<< Front page Commentary May 14, 2004

Administration lacks dialogue on Biggs closure

To the Editors:

I am writing to express my horror at CIT’s announcement in the Review this past week. That this decision comes now, right before finals, is even more distressing and suspiciously strategic.

If this is an issue of space, then what about Griswold? Is it unthinkable to deprive the campus of a meeting space (there are others), but completely acceptable to deprive the students’ computer accessibility? And who will this affect? The easy answer would be “low-income students,” but the population is much larger, I assure you.

What of the student that must work at night because said student is involved in a million other things (such as Asian American Alliance, As I Am, Student Senate, OCDC, paid work, In Solidarity, OSCA) and does not want to disturb their roommates?

What if a virus drives a student from his or her computer to campus ones? But let’s return to the first point: low-income students who cannot afford their own computers are directly affected.

Just as they were affected when the College decided that print quota would have to be paid for by the student. What kind of campus wants socio-economic diversity when it is becoming increasingly hostile to this population? To me?

And I must say something too of the “innovative ideas.” The problem is not wireless access. That does absolutely nothing for those students on campus who have no computers. Also, wireless access does nothing for printing. How will we print? And I understand that over 2200 computers have been registered (out of 2800 students), but this number is misleading because students need to use (and do use) campus computers for specific software.

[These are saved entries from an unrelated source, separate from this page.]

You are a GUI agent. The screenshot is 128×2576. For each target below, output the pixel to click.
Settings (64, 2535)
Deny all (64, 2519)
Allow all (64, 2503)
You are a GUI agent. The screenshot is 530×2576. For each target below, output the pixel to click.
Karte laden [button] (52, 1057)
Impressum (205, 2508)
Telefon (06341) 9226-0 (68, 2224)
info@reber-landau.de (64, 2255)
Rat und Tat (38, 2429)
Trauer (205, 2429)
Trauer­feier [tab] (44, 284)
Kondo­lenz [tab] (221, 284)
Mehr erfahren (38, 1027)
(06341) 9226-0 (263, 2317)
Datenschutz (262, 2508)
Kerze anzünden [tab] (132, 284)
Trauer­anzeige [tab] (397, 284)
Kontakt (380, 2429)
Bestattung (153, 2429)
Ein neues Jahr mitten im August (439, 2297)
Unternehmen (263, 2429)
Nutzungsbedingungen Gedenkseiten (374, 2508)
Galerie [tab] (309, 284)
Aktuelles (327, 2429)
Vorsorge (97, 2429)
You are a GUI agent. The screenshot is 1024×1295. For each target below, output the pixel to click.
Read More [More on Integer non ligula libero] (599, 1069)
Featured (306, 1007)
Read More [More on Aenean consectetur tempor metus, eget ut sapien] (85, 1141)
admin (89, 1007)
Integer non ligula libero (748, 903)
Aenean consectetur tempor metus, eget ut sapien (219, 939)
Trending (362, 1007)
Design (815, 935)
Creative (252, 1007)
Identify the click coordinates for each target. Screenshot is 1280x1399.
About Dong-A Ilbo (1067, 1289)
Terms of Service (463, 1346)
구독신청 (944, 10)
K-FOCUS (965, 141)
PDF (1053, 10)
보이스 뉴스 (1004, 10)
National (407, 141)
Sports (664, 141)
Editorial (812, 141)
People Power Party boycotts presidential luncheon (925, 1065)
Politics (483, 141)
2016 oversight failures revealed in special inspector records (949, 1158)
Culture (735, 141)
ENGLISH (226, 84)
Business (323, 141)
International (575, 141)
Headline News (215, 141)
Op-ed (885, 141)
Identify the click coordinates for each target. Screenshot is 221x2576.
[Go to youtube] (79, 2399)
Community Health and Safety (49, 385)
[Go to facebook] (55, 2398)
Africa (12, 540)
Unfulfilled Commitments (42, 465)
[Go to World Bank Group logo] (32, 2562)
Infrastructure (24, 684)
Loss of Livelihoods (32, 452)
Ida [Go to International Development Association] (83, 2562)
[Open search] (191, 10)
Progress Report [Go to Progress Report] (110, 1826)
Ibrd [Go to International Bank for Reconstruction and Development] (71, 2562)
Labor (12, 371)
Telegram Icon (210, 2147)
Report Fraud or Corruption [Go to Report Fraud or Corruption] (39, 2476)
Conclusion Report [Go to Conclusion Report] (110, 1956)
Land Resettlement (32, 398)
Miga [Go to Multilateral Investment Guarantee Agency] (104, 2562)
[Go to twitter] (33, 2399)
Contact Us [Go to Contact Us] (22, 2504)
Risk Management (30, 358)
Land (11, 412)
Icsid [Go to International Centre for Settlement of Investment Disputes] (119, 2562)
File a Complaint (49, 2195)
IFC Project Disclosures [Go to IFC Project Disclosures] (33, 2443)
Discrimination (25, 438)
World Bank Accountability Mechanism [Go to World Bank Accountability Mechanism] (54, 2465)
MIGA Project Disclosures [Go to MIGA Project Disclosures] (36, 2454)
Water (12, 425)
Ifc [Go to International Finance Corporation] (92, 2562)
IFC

This is my third year at Oberlin and this incident is a symptom of a greater malaise from which Oberlin suffers — one of non-communication between the administration and its students. Since the MRC decision two years ago, to the new computers to replace old ones (and the disappearances of various computer stations), to the print quota system and now to this, students have been cut out of major decisions for too long.

I have heard it said that “not everyone’s opinion can be taken into account, for then there would be chaos.” I wholeheartedly disagree, and if for nothing else, than this one reason: who will be directly affected if Biggs is shut down as a lab?

Students. How can it be that students have not had a say in actions that directly affect them?

I urge you to heed these words — they are not only mine. Please understand that I, as a student, sincerely am eager to work with the administration to discuss these problems.

Dialogue and communication is the culture we are trying to create — this is the message that we tell our incoming students. But when the first students hear of this decision is in an arbitrary letter to the editor which states, point blank — “Biggs is closing” — end of discussion, no input necessary or wanted, then there is a serious problem.